Free UTM Builder

Create campaign tracking URLs for Google Analytics, email, social, paid ads, and partner links.

Campaign URL Builder

Create a clean tracking URL for email, paid, social, and partner campaigns.

Result

https://example.com/pricing?utm_source=newsletter&utm_medium=email&utm_campaign=spring_launch&utm_content=button_cta

What the tool does

The free UTM Builder creates campaign tracking URLs with standard UTM parameters. It helps marketers, founders, creators, and agencies add source, medium, campaign, term, and content values to a destination URL without editing the link by hand.

UTM links are useful because analytics tools can read the parameters and show where visitors came from. A normal link tells you someone visited a page. A UTM link can tell you whether the visit came from a newsletter button, a paid search campaign, a LinkedIn post, a partner mention, or a specific ad creative.

How it works

Paste the destination URL, then fill in the campaign fields. The tool adds each non-empty field to the URL as a query parameter. It keeps existing parameters intact and appends the UTM values in a clean format. If the destination URL is not valid, the tool asks for a full URL that starts with http or https.
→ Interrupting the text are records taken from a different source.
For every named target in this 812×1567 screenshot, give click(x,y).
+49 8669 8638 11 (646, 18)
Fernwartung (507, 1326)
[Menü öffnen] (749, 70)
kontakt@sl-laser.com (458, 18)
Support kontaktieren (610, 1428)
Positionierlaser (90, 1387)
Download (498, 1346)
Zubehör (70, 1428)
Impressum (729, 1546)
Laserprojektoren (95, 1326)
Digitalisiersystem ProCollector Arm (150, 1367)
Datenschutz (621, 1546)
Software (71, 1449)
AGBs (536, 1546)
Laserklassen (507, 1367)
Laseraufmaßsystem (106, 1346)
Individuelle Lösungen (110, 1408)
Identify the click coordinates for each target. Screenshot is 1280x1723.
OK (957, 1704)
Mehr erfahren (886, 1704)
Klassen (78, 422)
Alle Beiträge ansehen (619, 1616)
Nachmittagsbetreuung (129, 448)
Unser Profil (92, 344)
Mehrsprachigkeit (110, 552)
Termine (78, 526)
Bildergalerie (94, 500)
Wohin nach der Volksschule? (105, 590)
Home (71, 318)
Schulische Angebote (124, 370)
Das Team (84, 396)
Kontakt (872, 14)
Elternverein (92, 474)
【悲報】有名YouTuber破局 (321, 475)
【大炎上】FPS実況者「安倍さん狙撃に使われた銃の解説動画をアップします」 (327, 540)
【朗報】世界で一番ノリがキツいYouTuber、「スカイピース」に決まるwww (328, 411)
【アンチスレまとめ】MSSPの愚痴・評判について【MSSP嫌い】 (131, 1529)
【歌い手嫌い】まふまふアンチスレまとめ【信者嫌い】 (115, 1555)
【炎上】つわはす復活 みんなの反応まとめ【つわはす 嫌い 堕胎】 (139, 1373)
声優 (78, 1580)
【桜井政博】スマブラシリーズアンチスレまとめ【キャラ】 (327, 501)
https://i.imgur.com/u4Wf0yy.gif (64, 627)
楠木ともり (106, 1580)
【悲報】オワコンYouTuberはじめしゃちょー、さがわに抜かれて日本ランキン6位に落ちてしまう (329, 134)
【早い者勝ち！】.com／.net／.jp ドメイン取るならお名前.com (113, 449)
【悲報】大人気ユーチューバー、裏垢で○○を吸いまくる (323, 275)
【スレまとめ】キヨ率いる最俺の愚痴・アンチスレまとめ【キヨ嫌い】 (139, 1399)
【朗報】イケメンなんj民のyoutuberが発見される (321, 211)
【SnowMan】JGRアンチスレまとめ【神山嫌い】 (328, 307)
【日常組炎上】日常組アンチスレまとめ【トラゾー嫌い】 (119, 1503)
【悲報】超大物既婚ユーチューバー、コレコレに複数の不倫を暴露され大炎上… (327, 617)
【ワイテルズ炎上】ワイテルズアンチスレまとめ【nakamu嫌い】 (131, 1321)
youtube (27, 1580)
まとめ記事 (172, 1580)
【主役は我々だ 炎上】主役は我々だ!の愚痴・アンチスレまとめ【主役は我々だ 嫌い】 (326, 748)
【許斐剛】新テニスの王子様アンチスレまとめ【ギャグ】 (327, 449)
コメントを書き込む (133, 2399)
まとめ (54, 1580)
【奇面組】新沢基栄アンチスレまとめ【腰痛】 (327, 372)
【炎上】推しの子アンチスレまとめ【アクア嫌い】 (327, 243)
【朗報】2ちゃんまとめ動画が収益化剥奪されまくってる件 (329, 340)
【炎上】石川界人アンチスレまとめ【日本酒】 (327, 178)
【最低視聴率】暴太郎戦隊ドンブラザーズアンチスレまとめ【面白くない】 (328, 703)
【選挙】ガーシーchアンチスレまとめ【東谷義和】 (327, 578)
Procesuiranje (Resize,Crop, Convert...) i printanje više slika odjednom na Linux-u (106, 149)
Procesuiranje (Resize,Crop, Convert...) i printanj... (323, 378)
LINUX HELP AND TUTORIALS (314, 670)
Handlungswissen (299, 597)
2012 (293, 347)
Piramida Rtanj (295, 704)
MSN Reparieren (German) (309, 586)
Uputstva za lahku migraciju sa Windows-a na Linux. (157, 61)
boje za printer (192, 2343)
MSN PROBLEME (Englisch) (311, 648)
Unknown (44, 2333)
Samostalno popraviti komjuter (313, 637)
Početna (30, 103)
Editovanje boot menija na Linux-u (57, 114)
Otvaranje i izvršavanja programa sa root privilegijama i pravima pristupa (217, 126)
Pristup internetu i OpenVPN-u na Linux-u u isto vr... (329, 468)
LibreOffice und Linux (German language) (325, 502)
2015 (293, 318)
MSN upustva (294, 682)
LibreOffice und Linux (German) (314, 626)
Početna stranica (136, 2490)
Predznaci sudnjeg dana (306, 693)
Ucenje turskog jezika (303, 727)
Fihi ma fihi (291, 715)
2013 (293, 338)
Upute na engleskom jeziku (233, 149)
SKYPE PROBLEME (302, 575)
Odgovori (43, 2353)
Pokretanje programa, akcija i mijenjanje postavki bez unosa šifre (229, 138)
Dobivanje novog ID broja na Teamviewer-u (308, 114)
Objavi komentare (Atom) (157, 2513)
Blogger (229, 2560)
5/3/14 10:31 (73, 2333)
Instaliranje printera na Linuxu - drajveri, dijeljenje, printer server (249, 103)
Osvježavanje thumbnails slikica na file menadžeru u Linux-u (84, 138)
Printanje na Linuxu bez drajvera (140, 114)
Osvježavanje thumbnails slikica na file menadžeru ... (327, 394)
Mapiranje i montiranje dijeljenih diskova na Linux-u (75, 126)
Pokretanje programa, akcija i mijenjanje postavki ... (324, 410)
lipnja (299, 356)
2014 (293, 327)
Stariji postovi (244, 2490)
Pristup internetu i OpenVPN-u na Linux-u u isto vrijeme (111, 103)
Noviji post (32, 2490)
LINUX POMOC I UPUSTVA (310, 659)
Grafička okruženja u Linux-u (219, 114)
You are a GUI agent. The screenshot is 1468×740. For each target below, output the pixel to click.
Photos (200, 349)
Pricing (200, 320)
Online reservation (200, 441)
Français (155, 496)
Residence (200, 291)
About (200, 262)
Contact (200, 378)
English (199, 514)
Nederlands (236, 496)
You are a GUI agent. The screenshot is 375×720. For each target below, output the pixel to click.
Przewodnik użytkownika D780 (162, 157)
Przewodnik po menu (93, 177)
The most important fields are source, medium, and campaign. Source names the platform or referrer. Medium names the channel type. Campaign names the initiative. Term and content are optional fields for paid keywords, placements, buttons, or creative variations.

When to use it

Use the UTM Builder before publishing links in email newsletters, paid ads, social posts, influencer campaigns, affiliate links, QR codes, and partner promotions. It is especially useful when multiple people create campaign links and you want consistent naming.

If you are still defining naming rules, read the guide to UTM naming conventions. Consistent naming matters more than clever naming.

Benefits

A UTM builder reduces manual errors, keeps campaign labels consistent, and makes reporting easier. Instead of guessing whether "Email", "email", and "newsletter" should be combined later, you can decide the naming pattern before the campaign starts.

Clean UTM links also help teams compare channels more honestly. If every campaign uses the same source and medium rules, you can see which links actually send useful traffic.

Examples

For a newsletter launch, use source "newsletter", medium "email", campaign "productlaunch", and content "herobutton". For a LinkedIn paid campaign, use source "linkedin", medium "paidsocial", campaign "demooffer", and content "videoada".

After building the link, copy it into the campaign asset and test it in a browser before publishing.

For team campaigns, keep a simple tracking sheet with the final URL, owner, launch date, and naming notes. That makes it easier to audit links later and prevents the same campaign from being recreated with slightly different labels.

Frequently Asked Questions

Do UTM links affect SEO? No. UTM parameters are for campaign tracking. Use canonical URLs on your site to avoid duplicate indexing issues.

Are source, medium, and campaign required? They are not technically required by the tool, but they are the core fields for useful reporting.

Should UTM values use spaces? It is better to use lowercase words with underscores or hyphens, such as "springsale" or "paidsocial".

Can I use this for QR codes? Yes. Build the tracking URL first, then use that URL when creating the QR code.

What should I do after creating a UTM link? Save the link and naming details in your campaign plan so future reports are easy to understand.